**TASK INSTRUCTIONS:** Check each line of the data, and copy those where "Move" appears.

(Rendered page images)
★ ★ ★ ★ ★

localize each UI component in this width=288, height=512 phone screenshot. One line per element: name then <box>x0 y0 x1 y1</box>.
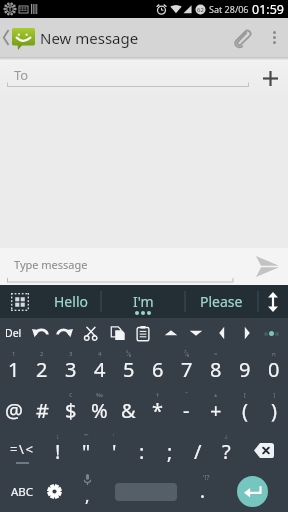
button[interactable]: I'm <box>101 285 185 318</box>
button[interactable]: Undo <box>28 318 52 348</box>
staticText: ' <box>112 438 117 465</box>
button[interactable]: Attach <box>224 18 260 57</box>
staticText: ; <box>167 438 173 465</box>
button[interactable]: Please <box>185 285 258 318</box>
button[interactable]: ¿ <box>212 430 240 471</box>
button[interactable]: Redo <box>53 318 77 348</box>
button[interactable]: Copy <box>106 318 130 348</box>
staticText: 7 <box>181 356 193 383</box>
staticText: =\< <box>10 440 35 458</box>
staticText: ABC <box>11 484 34 500</box>
button[interactable]: 6 <box>143 348 172 389</box>
staticText: '!? <box>203 473 210 483</box>
staticText: 8 <box>210 356 222 383</box>
staticText: [ <box>244 391 246 399</box>
staticText: 0 <box>268 356 280 383</box>
button[interactable]: 9 <box>230 348 259 389</box>
button[interactable]: # <box>28 389 56 430</box>
button[interactable]: Backspace <box>240 430 288 471</box>
staticText: Hello <box>54 292 88 311</box>
staticText: 1 <box>12 350 16 358</box>
button[interactable]: Move left <box>210 318 234 348</box>
staticText: : <box>139 438 145 465</box>
button[interactable]: ¡ <box>44 430 72 471</box>
button[interactable]: Add recipient <box>252 60 288 96</box>
button[interactable]: = <box>201 348 230 389</box>
staticText: ? <box>222 438 231 465</box>
staticText: = <box>214 350 218 358</box>
staticText: ¡ <box>57 432 59 440</box>
button[interactable]: Send <box>246 248 288 285</box>
button[interactable]: Del <box>0 318 27 348</box>
button[interactable]: '!? <box>188 471 216 512</box>
staticText: Type message <box>14 257 88 272</box>
button[interactable]: More options <box>260 18 288 57</box>
button[interactable]: Move up <box>159 318 183 348</box>
button[interactable]: “” <box>72 430 100 471</box>
staticText: ± <box>214 391 218 399</box>
staticText: ! <box>55 438 61 465</box>
button[interactable]: Paste <box>131 318 155 348</box>
button[interactable]: Move right <box>235 318 259 348</box>
staticText: ‘ <box>113 432 115 440</box>
button[interactable]: Input settings <box>44 471 64 512</box>
staticText: I'm <box>133 292 154 311</box>
button[interactable]: 2 <box>28 348 56 389</box>
button[interactable]: Back <box>0 18 40 57</box>
button[interactable]: / <box>184 430 212 471</box>
staticText: 01:59 <box>252 1 284 18</box>
button[interactable]: @ <box>0 389 28 430</box>
button[interactable]: =\< <box>0 430 44 471</box>
button[interactable]: Enter <box>216 471 288 512</box>
button[interactable]: ⁷⁄₈ <box>172 348 201 389</box>
button[interactable]: ± <box>201 389 230 430</box>
staticText: ¿ <box>225 432 228 440</box>
button[interactable]: ¢ <box>56 389 85 430</box>
staticText: 2 <box>36 356 48 383</box>
staticText: 4 <box>98 350 102 358</box>
staticText: ¯ <box>185 391 189 399</box>
button[interactable]: n <box>259 348 288 389</box>
button[interactable]: Voice input options <box>259 318 283 348</box>
button[interactable]: ‰ <box>85 389 114 430</box>
staticText: + <box>210 397 222 424</box>
button[interactable]: 4 <box>85 348 114 389</box>
staticText: & <box>121 397 136 424</box>
button[interactable]: Cut <box>78 318 102 348</box>
staticText: 62 <box>197 6 204 14</box>
staticText: To <box>14 66 29 84</box>
other: Back <box>3 30 9 45</box>
button[interactable]: ⁵⁄₈ <box>114 348 143 389</box>
button[interactable]: : <box>128 430 156 471</box>
button[interactable]: ¯ <box>172 389 201 430</box>
staticText: % <box>91 397 108 424</box>
button[interactable]: & <box>114 389 143 430</box>
button[interactable]: Space <box>104 471 188 512</box>
button[interactable]: Move down <box>184 318 208 348</box>
staticText: / <box>194 438 202 465</box>
button[interactable]: [ <box>230 389 259 430</box>
button[interactable]: ; <box>156 430 184 471</box>
staticText: ¢ <box>69 391 73 399</box>
button[interactable]: Keyboard layouts <box>0 285 40 318</box>
button[interactable]: † <box>143 389 172 430</box>
staticText: 3 <box>69 350 73 358</box>
staticText: 6 <box>152 356 164 383</box>
staticText: ‰ <box>96 391 104 399</box>
button[interactable]: Expand suggestions <box>258 285 288 318</box>
staticText: n <box>272 350 276 358</box>
staticText: 1 <box>8 356 20 383</box>
button[interactable]: Hello <box>40 285 101 318</box>
button[interactable]: , <box>71 471 104 512</box>
button[interactable]: ] <box>259 389 288 430</box>
staticText: ( <box>242 397 248 424</box>
staticText: ] <box>273 391 275 399</box>
staticText: 3 <box>65 356 77 383</box>
button[interactable]: ABC <box>0 471 44 512</box>
button[interactable]: 1 <box>0 348 28 389</box>
staticText: ⁵⁄₈ <box>126 350 131 358</box>
button[interactable]: ‘ <box>100 430 128 471</box>
button[interactable]: 3 <box>56 348 85 389</box>
staticText: ) <box>271 397 277 424</box>
staticText: Please <box>200 292 243 311</box>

★ ★ ★ ★ ★

**YOUR RESPONSE:**
button[interactable]: Move left <box>210 318 234 348</box>
button[interactable]: Move up <box>159 318 183 348</box>
button[interactable]: Move right <box>235 318 259 348</box>
button[interactable]: Move down <box>184 318 208 348</box>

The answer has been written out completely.